### TO DO
Going from the top of the data below, give again each line through the one containing "spécialement conçus pour les fêtes ou dema", both ends kept.

### GIVEN RECORDS
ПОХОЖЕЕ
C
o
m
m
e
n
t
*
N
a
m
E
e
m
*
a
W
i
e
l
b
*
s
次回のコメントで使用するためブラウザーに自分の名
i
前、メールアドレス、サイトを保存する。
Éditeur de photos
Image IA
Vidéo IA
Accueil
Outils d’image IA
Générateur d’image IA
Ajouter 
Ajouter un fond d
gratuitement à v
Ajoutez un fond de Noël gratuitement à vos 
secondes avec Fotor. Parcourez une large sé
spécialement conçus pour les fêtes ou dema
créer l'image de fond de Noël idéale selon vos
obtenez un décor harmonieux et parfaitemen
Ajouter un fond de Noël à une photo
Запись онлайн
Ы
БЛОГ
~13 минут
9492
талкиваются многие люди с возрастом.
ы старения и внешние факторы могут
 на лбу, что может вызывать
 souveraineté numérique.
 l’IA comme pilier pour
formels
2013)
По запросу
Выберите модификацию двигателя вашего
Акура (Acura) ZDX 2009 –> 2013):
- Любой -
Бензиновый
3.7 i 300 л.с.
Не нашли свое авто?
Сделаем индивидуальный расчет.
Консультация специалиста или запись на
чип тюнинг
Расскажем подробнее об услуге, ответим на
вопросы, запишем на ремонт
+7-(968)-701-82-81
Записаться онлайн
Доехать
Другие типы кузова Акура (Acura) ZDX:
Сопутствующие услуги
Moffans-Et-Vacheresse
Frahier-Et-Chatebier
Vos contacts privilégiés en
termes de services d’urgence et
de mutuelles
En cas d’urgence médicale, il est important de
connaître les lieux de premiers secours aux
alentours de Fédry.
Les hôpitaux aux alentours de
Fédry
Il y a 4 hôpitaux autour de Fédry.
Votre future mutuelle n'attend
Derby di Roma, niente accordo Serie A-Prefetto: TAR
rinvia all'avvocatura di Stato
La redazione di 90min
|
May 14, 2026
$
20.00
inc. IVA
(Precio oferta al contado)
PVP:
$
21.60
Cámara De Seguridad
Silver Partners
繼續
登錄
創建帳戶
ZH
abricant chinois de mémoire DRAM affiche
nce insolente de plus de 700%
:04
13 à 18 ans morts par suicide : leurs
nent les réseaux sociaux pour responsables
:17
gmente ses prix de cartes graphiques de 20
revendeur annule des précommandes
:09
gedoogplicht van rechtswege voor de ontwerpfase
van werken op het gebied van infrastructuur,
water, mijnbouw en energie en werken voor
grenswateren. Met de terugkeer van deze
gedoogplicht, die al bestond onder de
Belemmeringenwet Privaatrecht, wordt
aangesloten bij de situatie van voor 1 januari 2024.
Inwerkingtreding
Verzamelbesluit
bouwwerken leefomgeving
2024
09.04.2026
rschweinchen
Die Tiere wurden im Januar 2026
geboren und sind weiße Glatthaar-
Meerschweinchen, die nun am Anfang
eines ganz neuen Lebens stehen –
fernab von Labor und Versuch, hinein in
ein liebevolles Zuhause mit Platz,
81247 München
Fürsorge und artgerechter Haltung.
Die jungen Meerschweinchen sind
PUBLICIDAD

### SOLUTION TO THE EXERCISE
ПОХОЖЕЕ
C
o
m
m
e
n
t
*
N
a
m
E
e
m
*
a
W
i
e
l
b
*
s
次回のコメントで使用するためブラウザーに自分の名
i
前、メールアドレス、サイトを保存する。
Éditeur de photos
Image IA
Vidéo IA
Accueil
Outils d’image IA
Générateur d’image IA
Ajouter 
Ajouter un fond d
gratuitement à v
Ajoutez un fond de Noël gratuitement à vos 
secondes avec Fotor. Parcourez une large sé
spécialement conçus pour les fêtes ou dema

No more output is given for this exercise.